[WORK REQUEST]:
Scan the material for the word "city" and return every matching line.

# # # # # # #

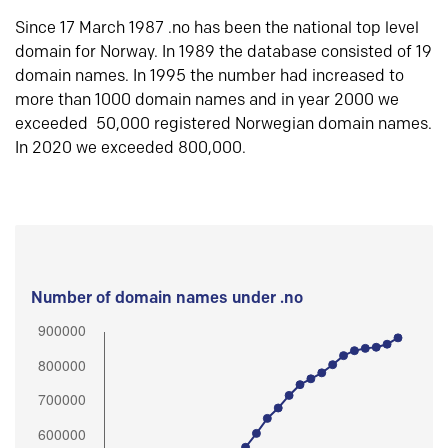
Since 17 March 1987 .no has been the national top level
domain for Norway. In 1989 the database consisted of 19
domain names. In 1995 the number had increased to
more than 1000 domain names and in year 2000 we
exceeded 50,000 registered Norwegian domain names.
In 2020 we exceeded 800,000.
Number of domain names under .no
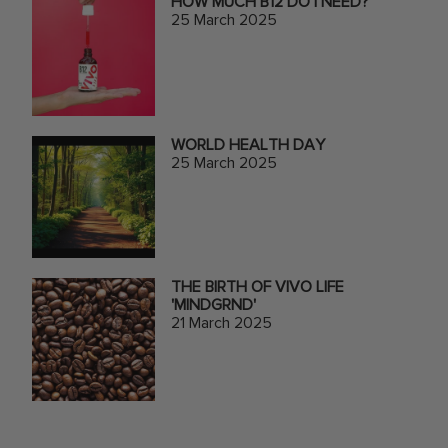
HOW MUCH B12 DO I NEED?
25 March 2025
WORLD HEALTH DAY
25 March 2025
THE BIRTH OF VIVO LIFE
'MINDGRND'
21 March 2025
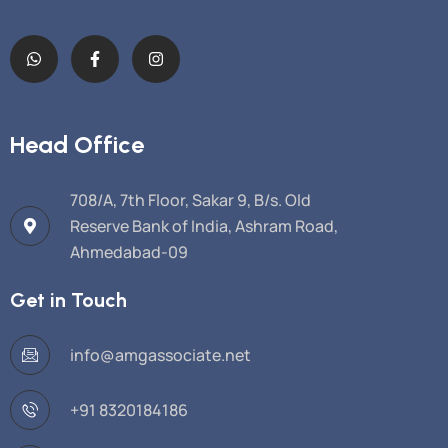
Head Office
708/A, 7th Floor, Sakar 9, B/s. Old
Reserve Bank of India, Ashram Road,
Ahmedabad-09
Get in Touch
info@amgassociate.net
+91 8320184186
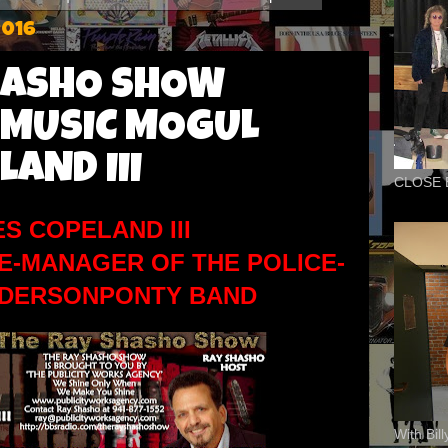
2016
HASHO SHOW
 MUSIC MOGUL
LAND III
CLOSE 
ES COPELAND III
E-MANAGER OF THE POLICE-
NDERSONPONTY BAND
With Bil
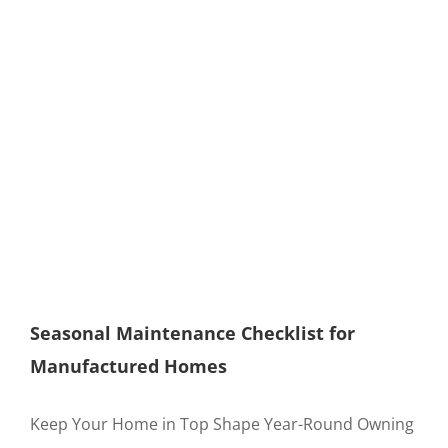
Seasonal Maintenance Checklist for
Manufactured Homes
Keep Your Home in Top Shape Year-Round Owning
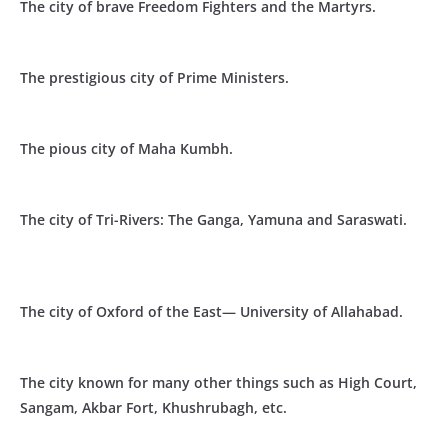
The city of brave Freedom Fighters and the Martyrs.
The prestigious city of Prime Ministers.
The pious city of Maha Kumbh.
The city of Tri-Rivers: The Ganga, Yamuna and Saraswati.
The city of Oxford of the East— University of Allahabad.
The city known for many other things such as High Court,
Sangam, Akbar Fort, Khushrubagh, etc.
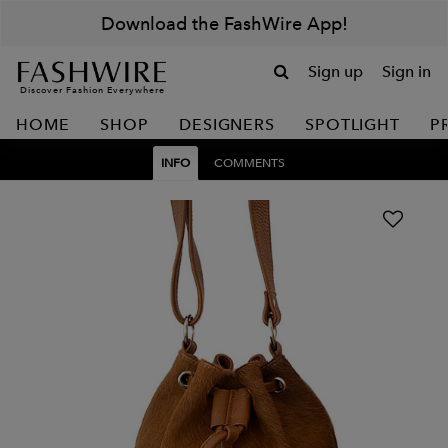
Download the FashWire App!
Sign up
Sign in
Discover Fashion Everywhere
HOME
SHOP
DESIGNERS
SPOTLIGHT
P
INFO
COMMENTS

# # # # # # #

[SOLVED PROBLEM]:
The city of brave Freedom Fighters and the Martyrs.
The prestigious city of Prime Ministers.
The pious city of Maha Kumbh.
The city of Tri-Rivers: The Ganga, Yamuna and Saraswati.
The city of Oxford of the East— University of Allahabad.
The city known for many other things such as High Court,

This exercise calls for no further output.